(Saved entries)
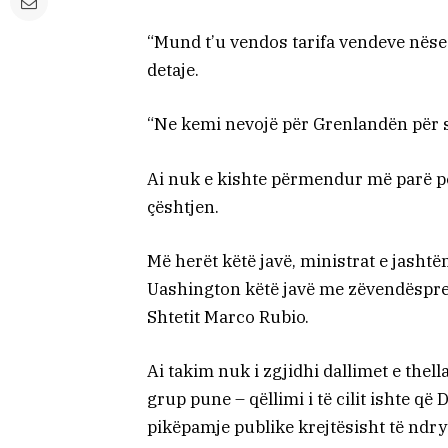
“Mund t’u vendos tarifa vendeve nëse
detaje.
“Ne kemi nevojë për Grenlandën për 
Ai nuk e kishte përmendur më parë për
çështjen.
Më herët këtë javë, ministrat e jash
Uashington këtë javë me zëvendëspre
Shtetit Marco Rubio.
Ai takim nuk i zgjidhi dallimet e thel
grup pune – qëllimi i të cilit ishte 
pikëpamje publike krejtësisht të nd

(What you have to do):
No line before the one containing "Më herët këtë javë, ministrat e jash" belongs in the answer; give again exactly that line and all lines after it through the end of the data.

(Written answer):
Më herët këtë javë, ministrat e jash
Uashington këtë javë me zëvendëspre
Shtetit Marco Rubio.
Ai takim nuk i zgjidhi dallimet e thel
grup pune – qëllimi i të cilit ishte 
pikëpamje publike krejtësisht të nd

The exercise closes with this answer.